(Dataset records)
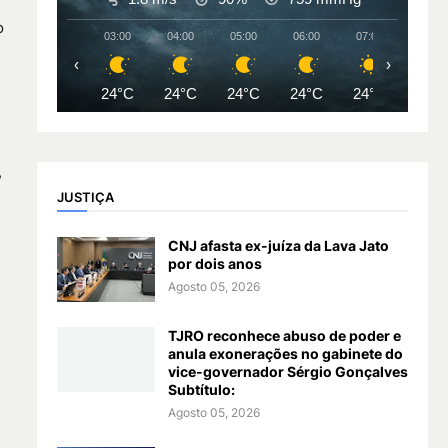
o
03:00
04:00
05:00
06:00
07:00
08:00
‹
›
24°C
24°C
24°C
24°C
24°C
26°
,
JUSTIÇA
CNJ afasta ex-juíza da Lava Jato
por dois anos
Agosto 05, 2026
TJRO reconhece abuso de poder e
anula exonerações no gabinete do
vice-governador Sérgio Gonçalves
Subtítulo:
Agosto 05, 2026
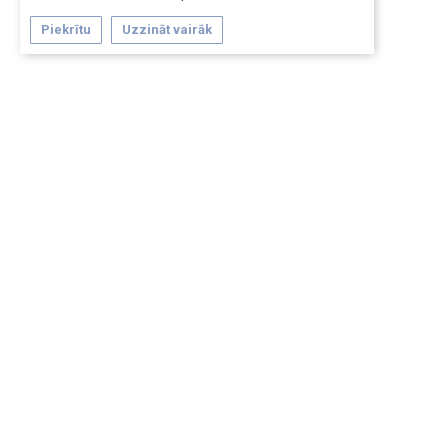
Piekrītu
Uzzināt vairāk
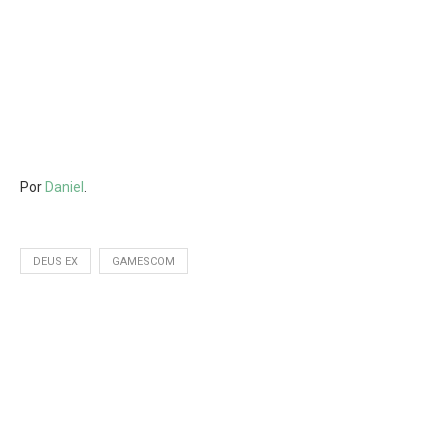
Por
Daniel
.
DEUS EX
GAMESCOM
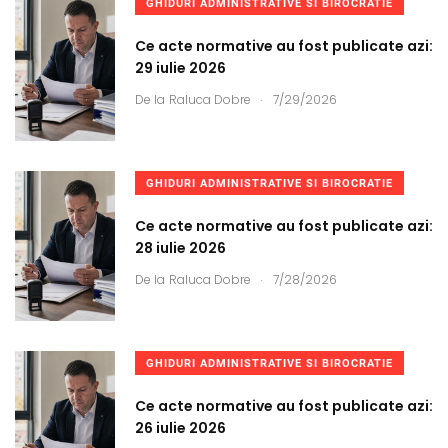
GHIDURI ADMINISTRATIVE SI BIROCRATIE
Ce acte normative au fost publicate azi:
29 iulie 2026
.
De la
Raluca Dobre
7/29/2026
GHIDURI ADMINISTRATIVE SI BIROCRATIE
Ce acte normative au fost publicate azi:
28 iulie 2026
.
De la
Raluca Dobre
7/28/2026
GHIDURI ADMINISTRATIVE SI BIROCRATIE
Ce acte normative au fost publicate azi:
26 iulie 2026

Work to be completed:
Please output the data above exactly as given, omitting every picture.

Exercise answer:
o
03:00
04:00
05:00
06:00
07:00
08:00
‹
›
24°C
24°C
24°C
24°C
24°C
26°
,
JUSTIÇA
CNJ afasta ex-juíza da Lava Jato
por dois anos
Agosto 05, 2026
TJRO reconhece abuso de poder e
anula exonerações no gabinete do
vice-governador Sérgio Gonçalves
Subtítulo:
Agosto 05, 2026
Piekrītu
Uzzināt vairāk
Por
Daniel
.
DEUS EX
GAMESCOM
GHIDURI ADMINISTRATIVE SI BIROCRATIE
Ce acte normative au fost publicate azi:
29 iulie 2026
.
De la
Raluca Dobre
7/29/2026
GHIDURI ADMINISTRATIVE SI BIROCRATIE
Ce acte normative au fost publicate azi:
28 iulie 2026
.
De la
Raluca Dobre
7/28/2026
GHIDURI ADMINISTRATIVE SI BIROCRATIE
Ce acte normative au fost publicate azi:
26 iulie 2026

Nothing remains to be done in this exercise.